Preliminary guidance on how to get an e-cigarette on the market in the UK, including the notification scheme and reporting problems with e-cigarettes.
The Tobacco Products Directive 2014/14/EU (TPD) introduces new rules for nicotine-containing electronic cigarettes and refill containers (Article 20). MHRA is responsible for implementing the majority of provisions under Article 20 and has been designated as the competent authority for the notification scheme for e-cigarettes and refill containers in the UK.
The TPD introduces new rules which ensure:
- minimum standards for the safety and quality of all e-cigarettes and refill containers (otherwise known as e-liquids)
- that information will be provided to consumers so that they can make informed choices
- an environment that protects children from starting to use these products.
The UK Tobacco and Related Products Regulations 2016 implement the TPD in the UK, and came into force on 20 May 2016. Part 6 of the regulations sets out the requirements for e-cigarettes and refill containers.
The regulations introduce requirements for producers of e-cigarettes and refill containers. A producer is anyone who manufactures or imports these products or who re-brands any product as their own. Producers must submit information about their products to MHRA through a European Common Entry Gate (EU-CEG) notification portal.
Details of when producers need to submit a notification can be found in the document below. E-cigarette transition periods for producers (PDF, 317KB, 1 page)
When MHRA is satisfied that a product notification is complete and complies with the TPD, we will publish all non-confidential information. Producers will be able to specify information that they consider to be confidential when they submit a notification.
Retailers do not need to submit information for any products they sell unless they also qualify as a producer. Retailers have until 20 May 2017 to sell through stock of products that do not comply with the labelling and product composition requirements of the TPD.

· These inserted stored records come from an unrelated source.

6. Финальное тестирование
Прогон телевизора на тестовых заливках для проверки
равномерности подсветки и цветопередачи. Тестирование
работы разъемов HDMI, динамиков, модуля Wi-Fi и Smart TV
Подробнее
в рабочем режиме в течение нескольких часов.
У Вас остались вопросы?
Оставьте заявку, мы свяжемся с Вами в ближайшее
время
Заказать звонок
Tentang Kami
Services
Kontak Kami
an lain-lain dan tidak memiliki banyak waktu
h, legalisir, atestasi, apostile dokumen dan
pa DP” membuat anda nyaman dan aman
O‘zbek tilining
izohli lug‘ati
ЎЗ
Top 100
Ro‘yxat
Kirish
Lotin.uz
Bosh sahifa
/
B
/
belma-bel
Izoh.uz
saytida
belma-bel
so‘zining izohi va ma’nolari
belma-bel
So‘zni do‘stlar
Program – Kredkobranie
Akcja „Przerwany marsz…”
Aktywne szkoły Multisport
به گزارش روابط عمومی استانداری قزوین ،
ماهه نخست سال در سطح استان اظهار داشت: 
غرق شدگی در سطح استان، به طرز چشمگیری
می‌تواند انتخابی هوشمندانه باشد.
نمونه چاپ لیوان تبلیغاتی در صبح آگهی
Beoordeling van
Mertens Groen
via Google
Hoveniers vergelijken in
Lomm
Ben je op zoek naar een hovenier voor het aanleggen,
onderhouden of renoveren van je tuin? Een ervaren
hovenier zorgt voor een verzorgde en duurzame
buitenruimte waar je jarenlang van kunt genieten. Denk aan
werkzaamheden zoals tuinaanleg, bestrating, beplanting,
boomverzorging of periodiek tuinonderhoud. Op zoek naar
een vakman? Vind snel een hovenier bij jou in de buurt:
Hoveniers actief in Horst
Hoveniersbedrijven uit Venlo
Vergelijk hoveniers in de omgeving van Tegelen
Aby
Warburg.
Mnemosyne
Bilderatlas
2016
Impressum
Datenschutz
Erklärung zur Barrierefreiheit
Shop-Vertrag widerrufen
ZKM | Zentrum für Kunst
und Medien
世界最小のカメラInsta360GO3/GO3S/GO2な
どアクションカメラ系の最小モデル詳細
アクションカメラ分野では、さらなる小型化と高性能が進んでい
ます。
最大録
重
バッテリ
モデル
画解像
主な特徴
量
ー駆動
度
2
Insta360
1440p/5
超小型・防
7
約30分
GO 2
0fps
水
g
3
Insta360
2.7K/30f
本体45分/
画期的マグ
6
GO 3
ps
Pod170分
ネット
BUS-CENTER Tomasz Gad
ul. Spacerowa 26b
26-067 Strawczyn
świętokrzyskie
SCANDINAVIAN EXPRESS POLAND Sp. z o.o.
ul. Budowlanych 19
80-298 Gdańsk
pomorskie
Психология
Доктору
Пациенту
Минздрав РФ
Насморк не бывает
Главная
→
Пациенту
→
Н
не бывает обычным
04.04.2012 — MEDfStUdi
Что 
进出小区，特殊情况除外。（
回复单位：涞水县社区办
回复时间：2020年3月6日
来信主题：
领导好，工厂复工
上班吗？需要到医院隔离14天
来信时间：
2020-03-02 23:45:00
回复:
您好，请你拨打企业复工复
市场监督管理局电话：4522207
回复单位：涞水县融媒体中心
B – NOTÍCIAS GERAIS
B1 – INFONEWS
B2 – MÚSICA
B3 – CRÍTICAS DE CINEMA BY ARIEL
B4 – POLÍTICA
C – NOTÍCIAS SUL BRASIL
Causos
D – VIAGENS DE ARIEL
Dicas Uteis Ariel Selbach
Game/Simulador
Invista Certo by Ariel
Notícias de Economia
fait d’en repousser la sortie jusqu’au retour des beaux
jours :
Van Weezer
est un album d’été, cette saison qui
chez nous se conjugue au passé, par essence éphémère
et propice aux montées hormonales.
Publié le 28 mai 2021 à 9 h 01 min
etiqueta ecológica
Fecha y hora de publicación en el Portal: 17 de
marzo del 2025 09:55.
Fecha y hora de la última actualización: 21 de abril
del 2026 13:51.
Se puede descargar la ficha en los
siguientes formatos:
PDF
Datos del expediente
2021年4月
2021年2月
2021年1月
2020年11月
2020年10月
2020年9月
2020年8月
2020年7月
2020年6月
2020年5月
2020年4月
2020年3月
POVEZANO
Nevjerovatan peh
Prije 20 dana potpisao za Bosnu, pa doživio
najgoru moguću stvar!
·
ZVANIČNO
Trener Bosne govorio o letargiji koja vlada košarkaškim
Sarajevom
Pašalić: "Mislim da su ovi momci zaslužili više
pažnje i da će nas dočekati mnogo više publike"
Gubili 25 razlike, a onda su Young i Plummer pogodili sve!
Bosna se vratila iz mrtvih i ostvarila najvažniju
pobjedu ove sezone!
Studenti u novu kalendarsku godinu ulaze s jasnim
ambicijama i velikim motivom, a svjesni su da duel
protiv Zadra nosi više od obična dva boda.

Consumers and healthcare professionals can report side effects and safety concerns with e-cigarettes or refill containers to the MHRA through the Yellow Card reporting system.
The TPD does not cover nicotine-containing products that are authorised as medicines.
Published below is a list of the first products which have been submitted to MHRA via the EU-CEG:
List of submitted products – 10 January 2017 (PDF, 1.01MB, 225 pages)
This list is only a small proportion of the numbers of submissions we have received. We are currently processing these in date order and will be adding to the list each week.
We expect the list to be useful for retailers, consumers and Trading Standards bodies to be able to verify the companies and brands of e-cigarettes and refill containers (e-liquids) that have been notified to MHRA.
The list has limited details at this stage and some products listed are also available under other brand names. We expect to be able to publish fuller information from the EU-CEG portal about each product in the future.
We have not yet been able to check each notification listed for completeness or to verify TPD compliance. We are publishing this list at an early stage to give retailers and other interested parties the opportunity to check that producers have notified the products they are offering for sale and to minimise the time before new products can be introduced onto the market.
Advice for producers
Putting a new product into the UK market
Producers of new e-cigarette and refill container products must submit a notification to MHRA six months before they intend to put their product on the UK market. Once your notification has been published in the list on our website below, you can launch your product in the UK. If your notification has been published, you do not need to wait for the remainder of the 6 month period to elapse before you place your product on the UK market.
A product which has been substantially modified will count as a new product and must also follow this process. Further information regarding what qualifies as a substantial modification can be found in the guidance on submission type below.
If the manufacturer has submitted a UK notification for the specific product you import, then you do not need to submit a duplicate notification. Similarly, if the manufacturer has notified details of a product that you have re-branded, and your brand name is listed in the manufacturer’s notification, then you do not need to submit a duplicate notification.
Products already in the UK market
Producers of all e-cigarettes and refill containers that are covered by the TPD and are on the market before 20 May 2016 had until 20 November 2016 to submit a notification to MHRA.
If you were unable to make a submission due to a technical issue with the portal or for another reason, please send an email as soon as possible to TPDnotifications@mhra.gsi.gov.uk using your Submitter ID as the subject line. The email should provide:
- the submitter company name
- your submitter ID
- a list of product brand names
- the reason for delay
We encourage you to keep trying to submit your notifications, and expect that all submissions will be made as soon as possible after that date. Please confirm to us when you have completed your submissions.
From 20 November 2016, producers may only sell batches of a product that does not comply with the TPD requirements if a notification has been submitted and the batch was produced before 20 November 2016.
Reporting safety concerns
E-cigarette producers must inform MHRA if they have reason to believe that a notifiable product is unsafe, not of good quality or not compliant with TPD regulations and provide details of the risk to human health and safety and any corrective action taken. E-cigarette producers should notify the MHRA by email to TPDsafety@mhra.gsi.gov.uk.
Labelling and leaflets
Regulation 37 of the Tobacco and Related Products Regulations 2016 sets out the requirements for labelling of e-cigarette and refill container products. For additional advice on labelling or e-liquid products read the Labelling guidance (PDF, 85.2KB, 2 pages)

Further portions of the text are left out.